First we had the process, an environment in which to run code with a virtual address space (barring side channels, other processes can’t see you, and you can’t see other processes). This was great, because now application A could no longer directly corrupt application B or bring down the system by itself (the OS can configure resource limits per process now). However, this level of sandbox is insufficient for secure remote computation, a scenario which allows for a malicious operating system or hardware.
Source: Mastering Linux Development
Source: OS Notes by Xinyang Yu
Next, we had the enclave, a process with exclusive resources running on a physically isolated portion of a CPU. Enclaves come equipped with encrypted memory for confidentiality and restricted external access for integrity, and attestation, a verifiable proof of integrity. However, this requires partitioning one’s application into an untrusted (not needing the sandbox) and trusted components (needing the sandbox), and defining an interface between the two. Why is this bad? Trusted code is run an extremely restricted environment with no system calls (the OS controls their implementation of course). Clearly, we need something better. Why can’t we simply throw an entire unmodified application into an “enclave” environment?
Source: SecureStreams: A Reactive Middleware Framework for Secure Data Stream Processing
Here is where Intel’s Trust Domain eXtensions (TDX for short) comes in: the virtual machine-equivalent of an enclave.
Intel TDX is a trusted execution environment , allowing one to run virtual machines which need confidentiality and integrity (but not availability!) guarantees.

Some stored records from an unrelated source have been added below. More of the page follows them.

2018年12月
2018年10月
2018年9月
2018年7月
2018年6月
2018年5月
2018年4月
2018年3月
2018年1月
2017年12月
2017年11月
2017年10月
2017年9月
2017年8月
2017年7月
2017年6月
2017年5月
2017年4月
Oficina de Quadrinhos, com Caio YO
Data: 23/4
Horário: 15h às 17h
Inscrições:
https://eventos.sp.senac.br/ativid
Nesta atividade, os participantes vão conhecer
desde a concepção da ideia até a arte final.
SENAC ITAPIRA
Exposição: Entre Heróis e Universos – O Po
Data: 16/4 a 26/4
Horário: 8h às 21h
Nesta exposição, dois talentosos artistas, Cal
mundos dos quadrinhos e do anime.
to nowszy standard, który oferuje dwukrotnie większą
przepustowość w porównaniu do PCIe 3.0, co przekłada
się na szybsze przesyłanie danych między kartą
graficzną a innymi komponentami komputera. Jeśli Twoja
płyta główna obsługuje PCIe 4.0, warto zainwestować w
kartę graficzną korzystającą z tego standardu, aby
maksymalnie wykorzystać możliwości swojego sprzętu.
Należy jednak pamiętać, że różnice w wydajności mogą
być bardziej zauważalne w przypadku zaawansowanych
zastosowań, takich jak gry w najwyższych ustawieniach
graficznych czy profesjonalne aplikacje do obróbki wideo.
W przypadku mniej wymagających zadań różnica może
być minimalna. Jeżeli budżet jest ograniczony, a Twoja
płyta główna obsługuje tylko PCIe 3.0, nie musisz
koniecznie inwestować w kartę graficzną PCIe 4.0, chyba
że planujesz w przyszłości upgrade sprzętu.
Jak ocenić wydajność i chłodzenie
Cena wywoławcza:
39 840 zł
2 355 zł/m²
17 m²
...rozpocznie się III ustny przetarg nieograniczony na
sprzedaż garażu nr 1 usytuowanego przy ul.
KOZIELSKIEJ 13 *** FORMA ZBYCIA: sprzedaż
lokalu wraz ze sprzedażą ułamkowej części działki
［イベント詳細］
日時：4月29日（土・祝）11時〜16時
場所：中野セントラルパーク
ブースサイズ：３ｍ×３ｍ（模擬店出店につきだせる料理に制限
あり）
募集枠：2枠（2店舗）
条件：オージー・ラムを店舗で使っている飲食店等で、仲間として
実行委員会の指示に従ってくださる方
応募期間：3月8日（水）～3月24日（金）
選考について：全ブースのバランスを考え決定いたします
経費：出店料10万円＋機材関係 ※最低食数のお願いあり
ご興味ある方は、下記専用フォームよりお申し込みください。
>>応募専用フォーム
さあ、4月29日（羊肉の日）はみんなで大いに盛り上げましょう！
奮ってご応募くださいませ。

Confidential VMs, known as Trust Domains (TDs), are isolated in software and hardware, with transitions managed by the TDX Module, which is the trusted component of the otherwise untrusted hypervisor (just like enclaves assume a potentially malicious OS).
Source: Intel
Source: Intel TDX Security Research
Confidentiality in Intel TDX
Data
TD Memory is encrypted using Intel Multi-Key Total Memory Encryption – each trust domain can use multiple keys to encrypt pages.
Secret memory is managed by secure Extended Page Tables (EPTs) which use hardware support that is included with Intel VT-X virtualization extensions to handle Guest Virtual Address to Host Physical Address translations.
Shared memory is handled directly by the untrusted hypervisor using a separate EPT.
Code
Code in each Trust Domain can only be executed when the processor is in a special CPU mode known as Secure Arbitration Mode (SEAM), that is handled by the TDX Module. TDX is capable of detecting interference to the CPU such as modifying existing instructions or injecting new instructions in private memory. The CPU state is maintained securely during transitions (handled by the TDX Module) and each TD’s execution context is stored in its own metadata storage area which is encrypted using a TD-specific key.
Integrity in Intel TDX
TDs can also respond to local and remote attestation requests, which are handled by an SGX quoting enclave.
Memory accesses also involve two possible integrity verification measures including Logical Integrity (private memory is tracked using the TD Owner bit) and Cryptographic Integrity (which also computes and validates a MAC of data to detect unauthorized change).
However, rollback attacks (where one state of memory is recorded, and is used to replace a future state) do not seem to mitigated against. Similarly, rowhammer cannot be prevented outright, since it is circuit-level phenomenon beyond the scope TDX.
TDX Attacks
Ahoi Attacks – Heckler
The Ahoi attacks are a pair of vulnerabilities (WeSee and Heckler) related to interrupt-handling in AMD SEV-SNP (AMD’s VM-based TEE offering) and Intel TDX. The hypervisor must hook on interrupts in the interrupt controller to be able to forward them to the right TD. This allows each guest OS to run the interrupt service routine for the corresponding interrupt. However, this allows the hypervisor to inject interrupts willy-nilly.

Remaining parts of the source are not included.